Efficient PyTorch Programming Guide

Overview

Practical tips to improve memory usage, computation/communication overlap, and kernel efficiency when developing with PyTorch.

1. Prefer all_gather_base over all_gather when possible

Using all_gather_base reduces memory fragmentation and runtime overhead compared to gathering into a Python list and concatenating.

output = torch.empty(input.numel() * world_size, dtype=input.dtype, device=input.device) torch.distributed.all_gather_base(output, input, group=xxx)

output_list = [ torch.empty(input.numel(), dtype=input.dtype, device=input.device) for _ in range(world_size) ] torch.distributed.all_gather(output_list, input, group=xxx) output = torch.cat(output_list, dim=0)

2. Use specialized operators rather than generic ones

For example, prefer F.embedding to index_select. Index-select implementations may involve host-side index expansion and memory handling that reduce efficiency.

3. Share contiguous buffers for long-lived tensors

Allocating a large contiguous buffer and slicing into it for long-lived tensors reduces fragmentation and operator dispatch overhead.

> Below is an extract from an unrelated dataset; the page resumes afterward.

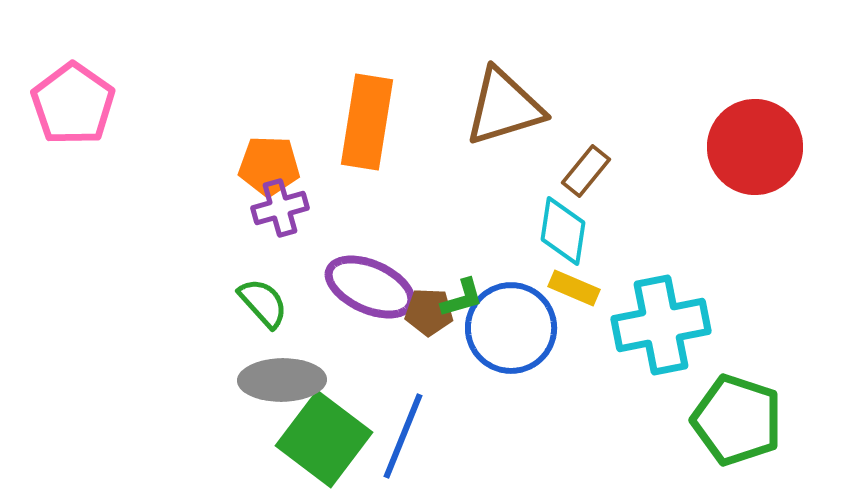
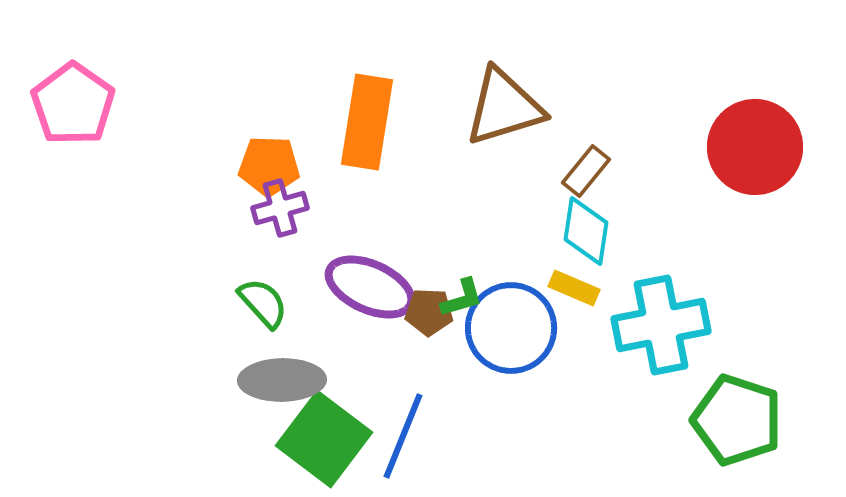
cyan diamond: moved 23 px right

data = torch.zeros(global_size, dtype=xx, device=xx) start_idx = 0 for i in range(len(item_list)): item_list[i] = data[start_idx:start_idx + item_list[i].numel()].view(item_list[i].shape) torch.cuda.empty_cache() # free original released item list data

CUDA memory pools allocate aligned blocks; using scattered blocks increases fragmentation. Operating on large contiguous buffers also reduces the number of kernel launches and improves throughput.

4. Use asynchronous communication to increase compute/communication overlap

comm_handle = torch.distributed.all_reduce(data, group=xxx, async_op=True) # ... perform other computations ... comm_handle.wait()

With proper topology planning, intermediate computations can overlap with communication.

5. Use expandable segments for workloads with frequently changing allocation sizes

PYTORCH_CUDA_ALLOC_CONF=expandable_segments:True

This mechanism operates on the virtual address space, allowing the driver to map additional physical memory after an allocated block, which helps segments grow and can reduce fragmentation and improve cache matching.

6. Free caches at appropriate times to reduce memory footprint

torch.cuda.empty_cache()

Clear temporary device tensors created during initialization before training starts to avoid pooling fragmentation. Do not call torch.cuda.empty_cache() frequently during training unless switching tasks (e.g., train/eval), because releasing cache blocks triggers stream synchronization and can be expensive.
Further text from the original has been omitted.